Abstract: Skin cancer is the most common form of cancer in North America, and its incidence remains on the rise despite growing use of sunscreen. Given the regulatory history of cosmetics in the US, there is a concern regarding the safety of sun filters that remains to be tested. Indeed, previous experiments have shown that they induce oxidative stress in in vitro cultures, warranting the study of these compounds in intact human skin. Label-free optical methods for evaluating oxidative stress rely on fluorescence of NADH and FAD, two key metabolic co-enzymes. However, sun filters exhibit fluorescence that interferes with that of NADH. Here, we present a method based on fluorescence lifetime imaging microscopy to decompose the fluorescence of NADH and sun filters to (1) specifically localize the compounds spatiotemporally as they penetrate through skin, and (2) to exclude the sun filter signal from that of NADH to measure oxidative stress.

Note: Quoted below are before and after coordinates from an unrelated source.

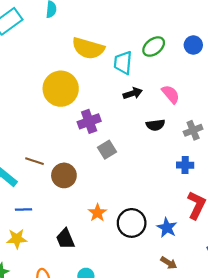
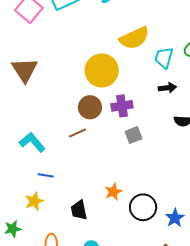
yellow semicircle: (88, 48) -> (134, 38), turned -52
brown line: (35, 161) -> (77, 133), moved, turned -54
brown circle: (64, 175) -> (90, 107), moved
yellow star: (17, 239) -> (34, 201), turned -30

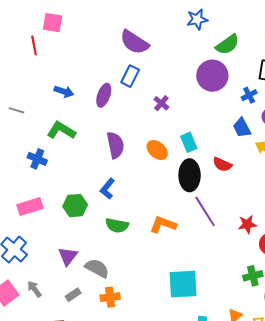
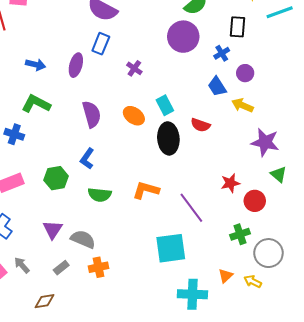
purple line: (205, 211) -> (191, 208), moved

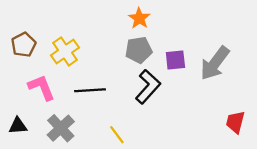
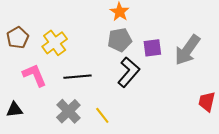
gray cross: (61, 128) -> (68, 111), moved

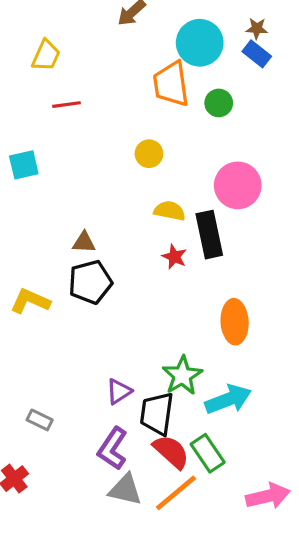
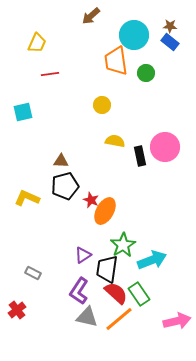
pink circle: (238, 185) -> (165, 147), moved
black rectangle: (209, 235) -> (140, 156), size x0.7
red star: (174, 257) -> (91, 200), moved
orange ellipse: (235, 322) -> (105, 211), moved, turned 32

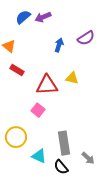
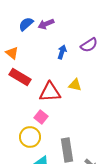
red rectangle: (17, 70) -> (20, 77), size x1.5
yellow circle: (16, 137) -> (30, 137), moved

14-7   15:30  Ultraviolet A - Induced Oxidation in Cornea : Characterization Of The Early Oxidation-Related Events C Zinflou*, University Laval and Centre Hospitalier Universitaire de Quebec Research Center, Canada ; PJ Rochette, University Laval and Centre Hospitalier Universitaire de Quebec Research Center, Canada

Abstract: Molecular and epidemiological data show that chronic exposure to sunlight ultraviolet (UV) rays, especially to UVA wavelengths (315 " 400 nm), is toxic for eyes and might be linked to many ocular diseases. UVA are the main component of solar UV reaching the eyes. Their absorption by cellular photosensitizers efficiently enhances oxygen reactive species production, leading to an oxidative stress induction. It has been described that UVA-induced oxidative stress plays a role in UVA toxicity. However, events triggered by oxidation and involved in the toxic effects of UVA radiations remain unknown. We have thus investigated the early cellular and molecular changes linked to oxidation in the cornea, the most UV-exposed ocular structure, following an ocular exposure to UVA rays. Three markers were used to assess changes throughout the three corneal layers (epithelium, stroma and endothelium) of UVA-irradiated (6000 kJ/m^2) rabbit eyes: (1) oxidized mitochondrial flavins/reduced NAD(P) (ox-Fvm/NAD(P)H) ratio as a sensor of mitochondrial activity and redox state; (2) 8-oxo-7,8-dihydroguanine (8-oxodG) formation in nuclei and mitochondria as a marker of photo-oxidative DNA damage and (3) levels of S-glutathionylated proteins (SG-Prot) as a marker of transiently impaired redox signaling. In response to UVA, we found significantly higher ox-Fvm/NAD(P)H ratio, reflective of a disrupted mitochondrial redox balance, in the most posterior parts of the cornea. Besides, UVA-induced 8-oxodG are concentrated in nuclear DNA of the epithelium, while they are found in both nuclear and mitochondrial DNA in stromal and endothelial layers. Finally, altered patterns of SG-Prot appear in the three layers immediately after UVA exposure and seem to correlate with UVA penetrance. Our data indicate that mitochondrial anomalies and prolonged disruption of proteins normal functions, under stress favored by a chronic UVA exposure, are events potentially critical for the development of UVA toxicity.